Elindeki sigaradan derin bir nefes daha çekti. Gözleri tekrar uzaklara daldı. Derin duygularından süzülen gün ışığı önce baktığı yeri aydınlatıyor, sonra sigara dumanıyla kesiliyordu. Garip garip bakıyordu. Gözlerini kapattı, birkaç dakika sonra tekrar açtı. İçinden biraz şiir okumuştu. Gözlerini açtığında karşısında bir çocuk gördü. Hayırdır diye sorar gibi baktı. Yüzündeki acı yerini merak almıştı. Çocuk derin bir nefes aldı ve sordu;
-Abi sen neden bu kadar acı çekiyorsun?
Şaşırmıştı. Hatta başından aşağı bir kazan kaynar su dökülmüş gibi hissetti. İrkildi. ‘efendim’ diyebildi.
-Abi sen neden bu kadar acı çekiyorsun?
-Dinlemek istemezsin..
-İstemesem zaten yanına gelmezdim.
-Adın ne senin.
-Devrim abi.
-Bak bak.

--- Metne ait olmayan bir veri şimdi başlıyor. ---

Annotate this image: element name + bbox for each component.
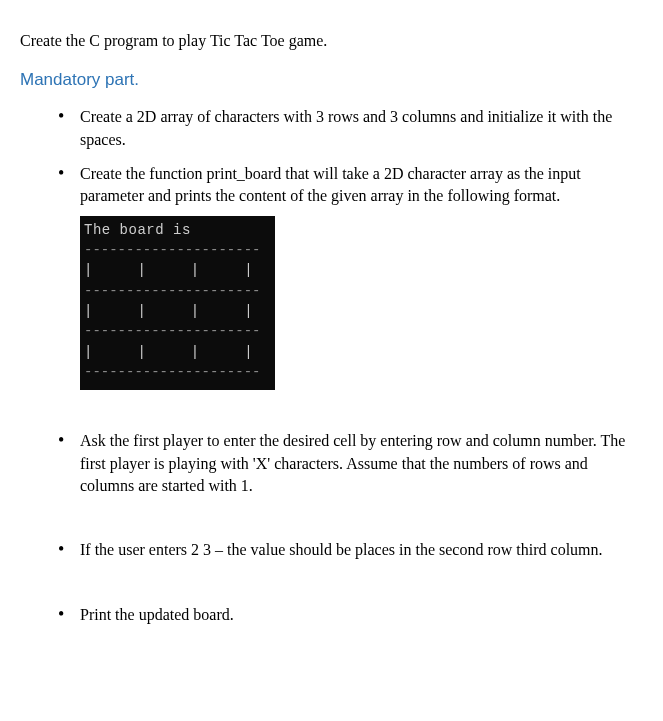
mandatory-list: Create a 2D array of characters with 3 r… [20, 106, 643, 626]
terminal-dash-line: --------------------- [84, 323, 260, 339]
terminal-board-row: | | | | [84, 344, 253, 360]
bullet-text: Create the function print_board that wil… [80, 165, 581, 204]
bullet-text: Print the updated board. [80, 606, 234, 623]
bullet-create-array: Create a 2D array of characters with 3 r… [60, 106, 643, 151]
bullet-print-updated: Print the updated board. [60, 604, 643, 626]
bullet-text: Ask the first player to enter the desire… [80, 432, 625, 494]
bullet-print-board: Create the function print_board that wil… [60, 163, 643, 390]
terminal-output: The board is --------------------- | | |… [80, 216, 275, 390]
terminal-dash-line: --------------------- [84, 242, 260, 258]
terminal-dash-line: --------------------- [84, 283, 260, 299]
terminal-header-line: The board is [84, 222, 191, 238]
terminal-board-row: | | | | [84, 303, 253, 319]
bullet-user-enters: If the user enters 2 3 – the value shoul… [60, 539, 643, 591]
bullet-ask-player: Ask the first player to enter the desire… [60, 430, 643, 527]
bullet-text: Create a 2D array of characters with 3 r… [80, 108, 612, 147]
terminal-board-row: | | | | [84, 262, 253, 278]
terminal-dash-line: --------------------- [84, 364, 260, 380]
bullet-text: If the user enters 2 3 – the value shoul… [80, 541, 603, 558]
intro-text: Create the C program to play Tic Tac Toe… [20, 30, 643, 52]
section-heading-mandatory: Mandatory part. [20, 68, 643, 92]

Tam senlik o zaman anlatacaklarım..
-Oturabilir miyim abi?
-Çök çök.
Sigara bitmişti, izmariti elinde tutuyordu. Bunu fark edince izmariti yere basıp cebine koydu. Bunu hep yapardı. Sonra cevapladı;
-Çünkü ben sisteme başkaldırdım.
-Nasıl yani?
-Mevcut sisteme başkaldırdım. O zamanlar uykudan kopalı üç-dört sene kadar ancak olmuş, ben sistemin çarpıklığından uyuyamıyorum. Bir gün ulan dedim; ben sistemi değiştiririm. Hemen evden çıktım. Karşı sokağa kocaman harflerle ‘Şiir Sokakta’ yazdım. Altına da bir şiir karalayıverdim. Sonra uzun uzun yürüdüm. Tekrar eve döndüm. Kendimi çok özel hissediyordum. Bir sisteme başkaldırmak kadar özel bir şey olamazdı. Sonra sistemi aniden değiştirmeye kalktım ve yeni sistemi çevreme anlattım. Fakat sistem o kadar kazınmıştı ki beyinlere, bu bir boka yaramadı.
-E bu seni bu kadar acıtmaz ki?
-Daha bitmedi. Sonra sistemi değiştirmek için benim gibi düşünen insanları bulmaya karar verdim. Yaklaşık on beş “Devrimci” dev, yürüyorduk, sistemin üzerine. Önümüzdeki engelleri tınlamadık bile, yürüdük. Hatta Deniz Alayı sokaklarının her duvarına bir şiir yazdık. Kimse durduramazdı artık bizi. Devrim başlamıştı. Gece boyunca sokaklarda gezdik. Bol bol sigara içtik. Her sokağa izmarit atmamız gerekiyordu. Derken sistem yine kendini gösterdi ve bizi kapana sıkıştırdı. Herkes pes etti. Ben yine tek kaldım.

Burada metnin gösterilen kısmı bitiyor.